- _TASK ITEM_
Which lines of the entries below include "incendios"? List them all.

- _RECORDS FOR PROCESSING_
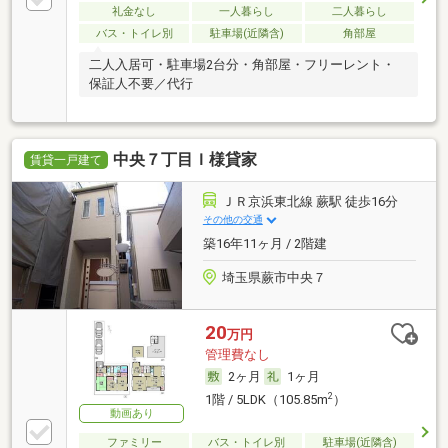
礼金なし
一人暮らし
二人暮らし
バス・トイレ別
駐車場(近隣含)
角部屋
二人入居可・駐車場2台分・角部屋・フリーレント・
保証人不要／代行
中央７丁目Ｉ様貸家
賃貸一戸建て
ＪＲ京浜東北線 蕨駅 徒歩16分
その他の交通
築16年11ヶ月 / 2階建
埼玉県蕨市中央７
20
万円
管理費なし
2ヶ月
1ヶ月
2
1階 / 5LDK（105.85m
）
動画あり
ファミリー
バス・トイレ別
駐車場(近隣含)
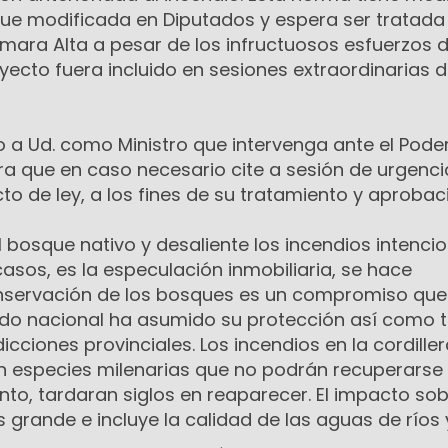
fue modificada en Diputados y espera ser tratada
ara Alta a pesar de los infructuosos esfuerzos 
yecto fuera incluido en sesiones extraordinarias 
ito a Ud. como Ministro que intervenga ante el Pode
ra que en caso necesario cite a sesión de urgenc
cto de ley, a los fines de su tratamiento y aprobac
l bosque nativo y desaliente los incendios intenci
asos, es la especulación inmobiliaria, se hace
onservación de los bosques es un compromiso que
tado nacional ha asumido su protección así como
icciones provinciales. Los incendios en la cordille
 especies milenarias que no podrán recuperarse
anto, tardaran siglos en reaparecer. El impacto sob
s grande e incluye la calidad de las aguas de ríos 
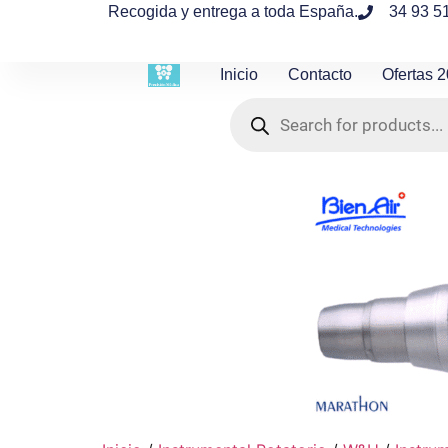
contenido
Recogida y entrega a toda España.
34 93 5
Inicio
Contacto
Ofertas 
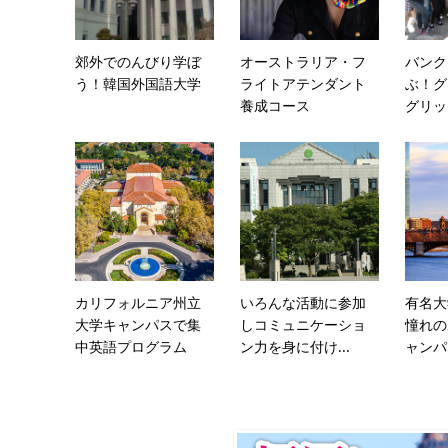
郊外でのんびり学ぼ
オーストラリア・フ
バンク
う！韓国外国語大学
ライトアテンダント
ぶ！グ
養成コース
グリッ
カリフォルニア州立
いろんな活動に参加
有名大
大学キャンパスで集
しコミュニケーショ
憧れの
中英語プログラム
ン力を身に付け...
ャンパ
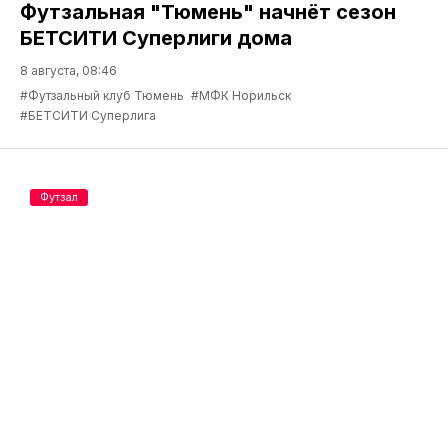
Футзальная "Тюмень" начнёт сезон
БЕТСИТИ Суперлиги дома
8 августа, 08:46
#Футзальный клуб Тюмень
#МФК Норильск
#БЕТСИТИ Суперлига
Футзал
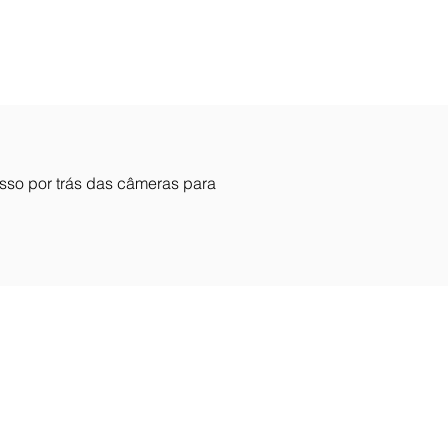
esso por trás das câmeras para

- _ANSWER BELOW_
l bosque nativo y desaliente los incendios intenci
icciones provinciales. Los incendios en la cordille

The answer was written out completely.